Von Woche zu Woche

Es zählt Engagement statt Zahlen

Auf den ersten Blick sind es nur Zahlen. In den kommenden drei Jahren, so sagt es das Sozialamt des Landkreises voraus, werden zu den bereits in der Region lebenden rund 400 Flüchtlingen weitere 1000 hinzukommen.

Hinter den Ziffern verbergen sich auf den zweiten Blick Schicksale von Menschen. Jeder einzelne Flüchtling hat seine Heimat verlassen, weil er sein Leben bedroht sah oder der Not entkommen wollte. Er machte sich auf den Weg in eine ungewisse Zukunft in der Hoffnung, bessere Zeiten zu erleben. In Deutschland angekommen, erfolgt die Unterbringung in ein Erstaufnahmelager, die spätere Zuteilung in eine Unterkunft in Städten und Dörfern oder die Abschiebung. Damit erzählen die Zahlen auch, wie Deutschland, wie der Landkreis Uelzen mit der Flüchtlingsbewegung durch Kriege und Krisen in der Welt umgeht.

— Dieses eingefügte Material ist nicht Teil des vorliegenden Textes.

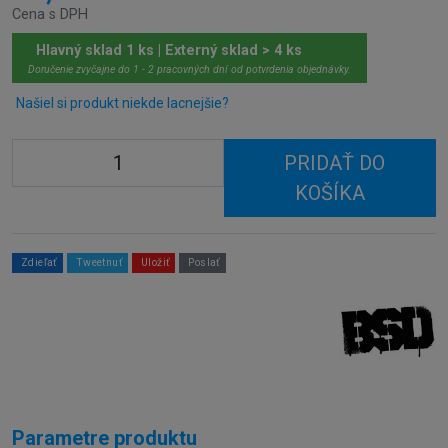
Cena s DPH
Hlavný sklad 1 ks | Externý sklad > 4 ks
Doručenie zvyčajne do 1 - 2 pracovných dní od potvrdenia objednávky.
Našiel si produkt niekde lacnejšie?
PRIDAŤ DO
KOŠÍKA
Zdieľať
Tweetnuť
Uložiť
Poslať
Parametre produktu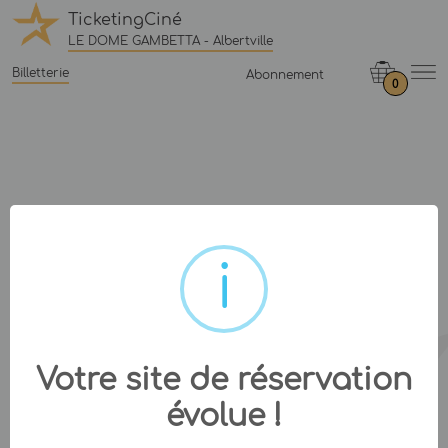
TicketingCiné
LE DOME GAMBETTA - Albertville
Billetterie
Abonnement
0
Votre site de réservation
évolue !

Unterkünfte werden gesucht, das verlassene Gebäude des Bundesgrenzschutzes in Bad Bodenteich dabei von der Kreispolitik ins Spiel gebracht. Es könnte ein Flüchtlingszentrum des Landkreises werden, meint die UWG-Fraktion. Die Gruppe Die Grünen/Bündnis Zukunft erwägt dort ein Erstaufnahmelager zu installieren. Kaum machen die Vorschläge die Runde, lässt sich im Netz schon nachlesen, was jene denken, die nur die Zahlen, aber nicht die Menschen im Blick haben. Die Angst vor einer Flüchtlingsschwemme wird geschürt.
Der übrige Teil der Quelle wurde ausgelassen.